[REQUIRED WORK]
The following data has a line with "Bandcamp (81, 1178)" and a line with "Scalene (79, 2291)". Write out exactly those lines and all the lines between them.

[RECORDS TO USE]
□ □ □ □

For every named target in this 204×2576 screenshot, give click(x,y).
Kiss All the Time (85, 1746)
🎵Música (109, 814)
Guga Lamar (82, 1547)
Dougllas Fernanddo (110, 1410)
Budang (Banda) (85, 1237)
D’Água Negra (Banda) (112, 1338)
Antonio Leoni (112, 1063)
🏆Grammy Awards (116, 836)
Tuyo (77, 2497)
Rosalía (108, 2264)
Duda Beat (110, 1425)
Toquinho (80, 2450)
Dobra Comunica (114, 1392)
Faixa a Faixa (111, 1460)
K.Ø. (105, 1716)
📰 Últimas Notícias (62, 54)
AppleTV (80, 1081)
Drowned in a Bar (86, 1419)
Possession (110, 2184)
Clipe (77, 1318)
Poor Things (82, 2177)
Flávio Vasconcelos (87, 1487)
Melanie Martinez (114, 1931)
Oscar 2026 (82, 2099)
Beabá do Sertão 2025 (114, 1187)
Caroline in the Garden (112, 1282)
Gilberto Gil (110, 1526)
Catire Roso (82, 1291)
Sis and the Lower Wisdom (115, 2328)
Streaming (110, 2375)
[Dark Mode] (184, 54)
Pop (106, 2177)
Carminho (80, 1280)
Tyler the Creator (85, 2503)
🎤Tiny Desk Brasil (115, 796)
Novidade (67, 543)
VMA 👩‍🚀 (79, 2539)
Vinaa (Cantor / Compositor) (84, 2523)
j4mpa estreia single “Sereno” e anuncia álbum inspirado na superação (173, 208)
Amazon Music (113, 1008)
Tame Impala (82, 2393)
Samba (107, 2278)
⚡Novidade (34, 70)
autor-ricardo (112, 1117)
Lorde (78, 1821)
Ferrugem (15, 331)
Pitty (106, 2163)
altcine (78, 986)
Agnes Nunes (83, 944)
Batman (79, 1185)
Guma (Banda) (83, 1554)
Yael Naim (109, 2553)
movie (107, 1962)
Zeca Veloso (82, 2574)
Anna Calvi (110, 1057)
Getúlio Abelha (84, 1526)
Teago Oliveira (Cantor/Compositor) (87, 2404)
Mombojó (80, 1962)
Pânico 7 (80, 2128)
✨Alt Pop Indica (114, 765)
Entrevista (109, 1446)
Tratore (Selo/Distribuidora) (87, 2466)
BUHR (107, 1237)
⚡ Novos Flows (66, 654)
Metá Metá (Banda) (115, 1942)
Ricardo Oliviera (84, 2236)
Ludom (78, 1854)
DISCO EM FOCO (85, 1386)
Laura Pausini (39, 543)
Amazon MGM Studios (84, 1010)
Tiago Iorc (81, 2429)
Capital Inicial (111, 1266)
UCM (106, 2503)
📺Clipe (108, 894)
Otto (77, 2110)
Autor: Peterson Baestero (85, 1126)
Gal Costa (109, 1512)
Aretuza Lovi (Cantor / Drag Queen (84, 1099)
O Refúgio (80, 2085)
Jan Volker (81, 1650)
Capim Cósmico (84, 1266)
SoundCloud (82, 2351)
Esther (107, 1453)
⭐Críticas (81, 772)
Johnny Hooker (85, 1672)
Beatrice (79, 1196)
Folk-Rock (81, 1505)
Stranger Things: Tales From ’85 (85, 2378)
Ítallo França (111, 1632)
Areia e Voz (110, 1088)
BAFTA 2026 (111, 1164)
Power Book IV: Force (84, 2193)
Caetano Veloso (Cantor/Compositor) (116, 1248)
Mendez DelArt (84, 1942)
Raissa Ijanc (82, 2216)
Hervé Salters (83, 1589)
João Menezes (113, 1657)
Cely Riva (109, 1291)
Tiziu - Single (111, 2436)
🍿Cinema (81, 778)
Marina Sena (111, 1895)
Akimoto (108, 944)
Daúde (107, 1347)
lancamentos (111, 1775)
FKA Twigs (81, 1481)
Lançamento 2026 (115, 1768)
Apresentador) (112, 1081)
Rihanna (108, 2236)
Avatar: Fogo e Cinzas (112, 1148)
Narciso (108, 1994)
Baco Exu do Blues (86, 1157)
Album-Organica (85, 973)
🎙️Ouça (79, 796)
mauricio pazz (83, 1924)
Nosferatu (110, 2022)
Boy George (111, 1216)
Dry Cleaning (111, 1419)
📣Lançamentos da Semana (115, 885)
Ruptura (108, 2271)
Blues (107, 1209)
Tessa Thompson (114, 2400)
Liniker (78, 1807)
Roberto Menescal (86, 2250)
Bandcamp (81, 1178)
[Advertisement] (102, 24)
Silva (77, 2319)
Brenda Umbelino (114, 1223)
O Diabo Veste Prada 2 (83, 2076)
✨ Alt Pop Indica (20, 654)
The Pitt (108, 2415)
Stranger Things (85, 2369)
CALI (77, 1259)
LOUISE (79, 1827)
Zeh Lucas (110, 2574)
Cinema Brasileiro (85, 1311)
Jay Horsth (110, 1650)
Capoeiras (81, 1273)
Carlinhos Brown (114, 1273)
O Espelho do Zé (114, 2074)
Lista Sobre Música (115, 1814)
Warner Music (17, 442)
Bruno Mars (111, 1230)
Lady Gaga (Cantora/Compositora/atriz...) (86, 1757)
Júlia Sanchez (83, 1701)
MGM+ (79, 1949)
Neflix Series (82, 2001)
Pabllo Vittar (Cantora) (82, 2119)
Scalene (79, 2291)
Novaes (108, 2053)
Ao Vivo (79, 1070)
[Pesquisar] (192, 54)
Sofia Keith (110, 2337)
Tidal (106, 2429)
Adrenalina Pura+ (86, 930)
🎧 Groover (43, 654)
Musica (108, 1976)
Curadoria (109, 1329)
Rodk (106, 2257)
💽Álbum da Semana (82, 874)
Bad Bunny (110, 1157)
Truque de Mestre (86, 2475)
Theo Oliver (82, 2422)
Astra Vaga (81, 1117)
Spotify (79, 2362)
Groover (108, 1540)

□ □ □ □

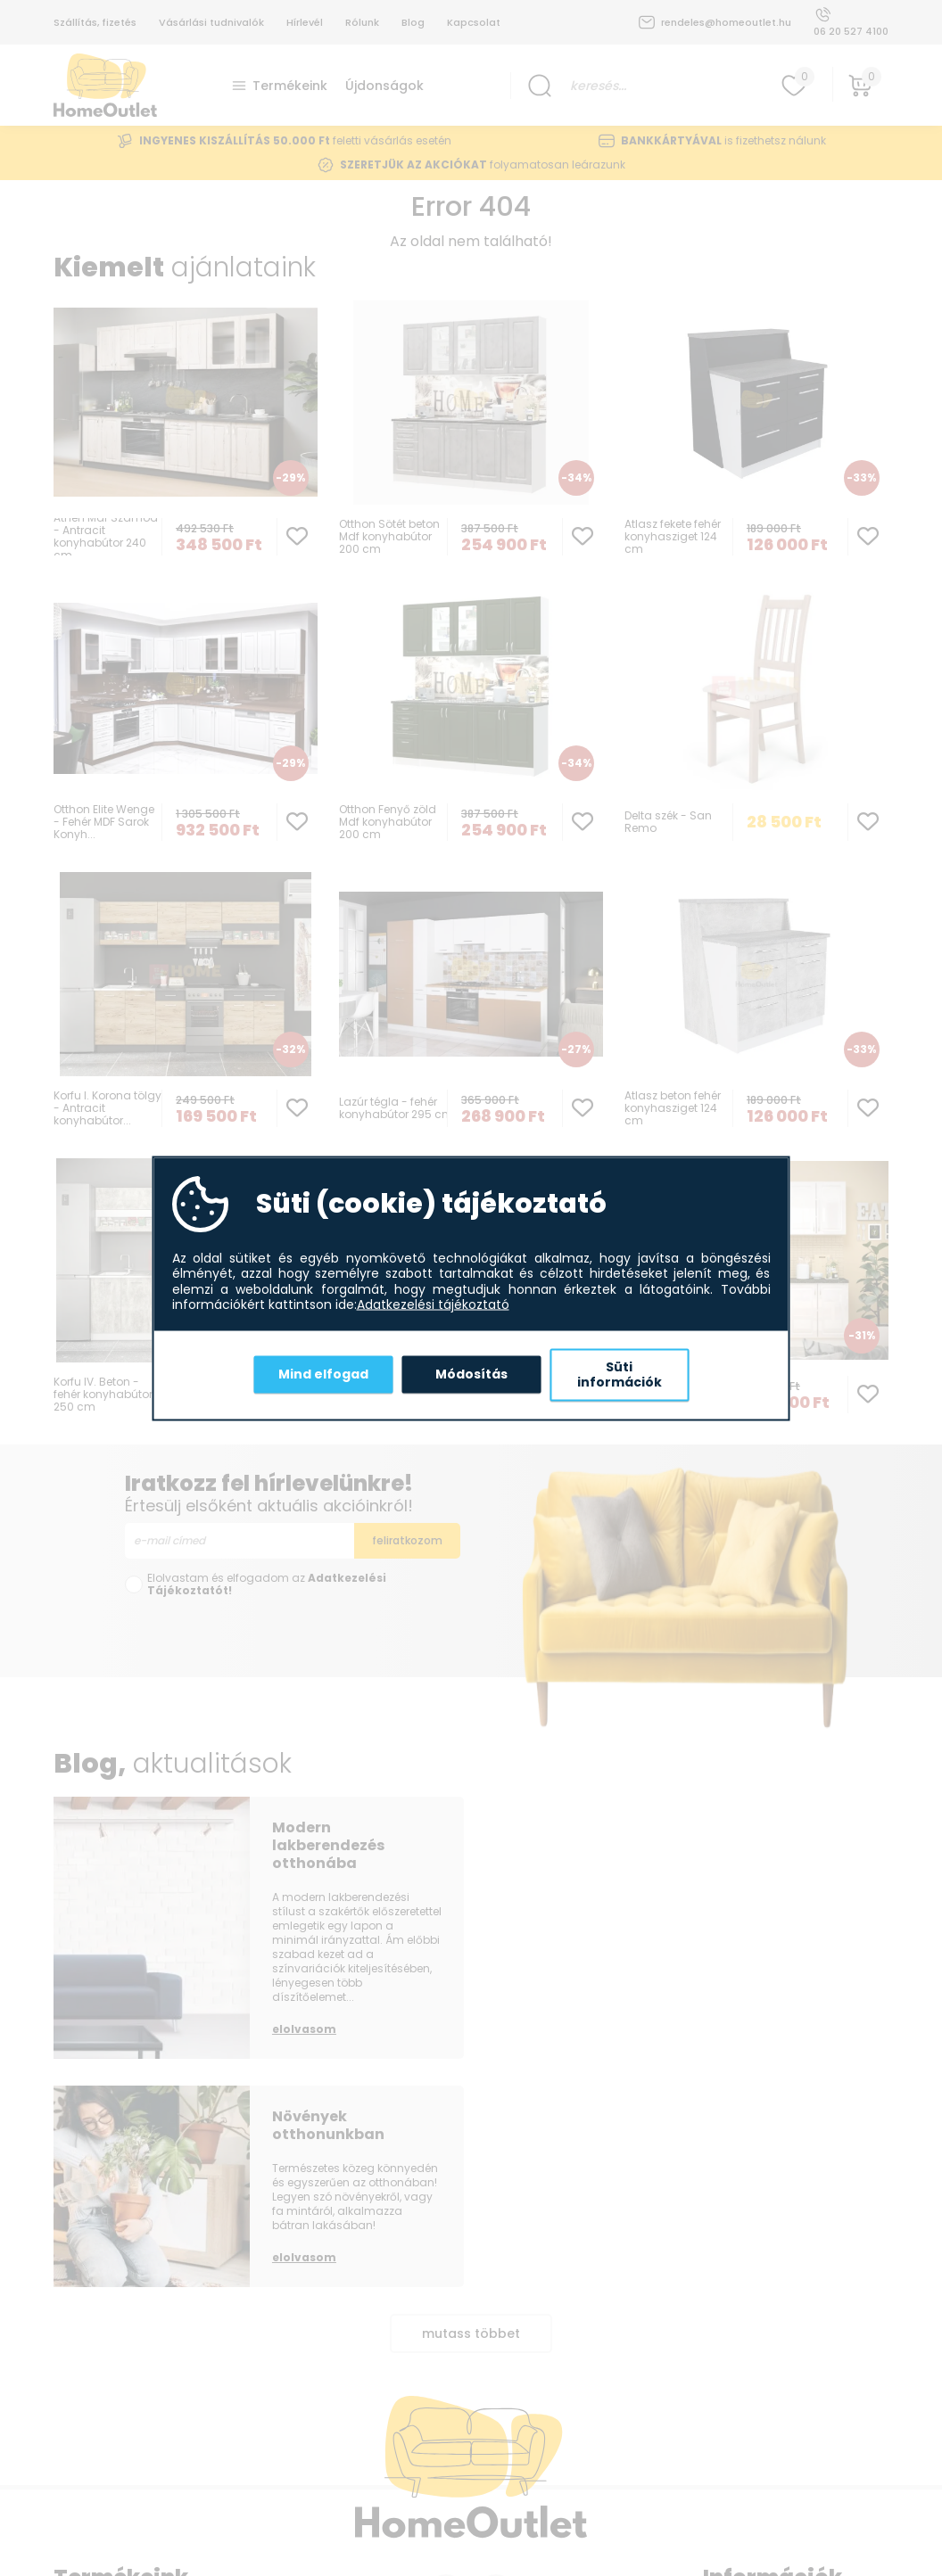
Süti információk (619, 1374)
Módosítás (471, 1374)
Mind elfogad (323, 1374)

□ □ □ □

[SOLVED EXERCISE]
Bandcamp (81, 1178)
[Advertisement] (102, 24)
Silva (77, 2319)
Brenda Umbelino (114, 1223)
O Diabo Veste Prada 2 (83, 2076)
✨ Alt Pop Indica (20, 654)
The Pitt (108, 2415)
Stranger Things (85, 2369)
CALI (77, 1259)
LOUISE (79, 1827)
Zeh Lucas (110, 2574)
Cinema Brasileiro (85, 1311)
Jay Horsth (110, 1650)
Capoeiras (81, 1273)
Carlinhos Brown (114, 1273)
O Espelho do Zé (114, 2074)
Lista Sobre Música (115, 1814)
Warner Music (17, 442)
Bruno Mars (111, 1230)
Lady Gaga (Cantora/Compositora/atriz...) (86, 1757)
Júlia Sanchez (83, 1701)
MGM+ (79, 1949)
Neflix Series (82, 2001)
Pabllo Vittar (Cantora) (82, 2119)
Scalene (79, 2291)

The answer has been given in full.